Positiv ist, dass die große Bühne und zahlreiche Ausstellungsbeiträge noch nicht aufgebaut sind und weder die Trafo-Häuschen noch der "Schwanen" Schaden genommen haben. Ein paar neue Pflanzen und umfangreiche Reinigungsarbeiten werden jedoch sicher nötig sein. "Wir können nur fürs nächste Jahr draus lernen", sagt Heitz gegen 16 Uhr am Telefon, als es in Eppingen gerade nicht regnet und auch Elsenz und Stadtweiher noch in getrennten Betten weilen. "Gut, dass wir die Gartenschau verschoben haben", bekräftigt Heitz nochmals.

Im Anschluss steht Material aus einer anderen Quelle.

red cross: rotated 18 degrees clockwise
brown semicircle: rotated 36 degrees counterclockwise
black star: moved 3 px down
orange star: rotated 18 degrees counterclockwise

Update: Dienstag, 13. Juli 2021, 18.06 Uhr


Eppingen. (jubu) Hier verläuft eigentlich ein Fahrradweg: Anwohner stehen fassungslos vor dem gefluteten Areal der Gartenschau in Eppingen. Ein halbes Dutzend Flussbiber rettet sich auf einen Ast vor den Wassermassen. Nach heftigen Regenfällen in der Nacht stieg der Pegel der Elsenz auf bis zu 2,30 Meter an - die Lage spitzte sich immer weiter zu.

Zunächst wurde eine Hühnerwiese, dann das Gelände der Gartenschau geflutet. Anwohner hatten gegen vier Uhr die Feuerwehr gerufen, nachdem das Wasser sich auch an einer Böschung vor dem angrenzenden Elektrizitätswerk gesammelt hatte. Das Werk drohte von den Wassermassen überschwemmt zu werden. Mit mehreren Pumpen und Wasserwerfern waren die Feuerwehrkräfte stundenlang im Einsatz um ein weiteres Überfluten zu verhindern. Bereits in der Nacht waren sie wegen eines überfluteten Kellers alarmiert worden.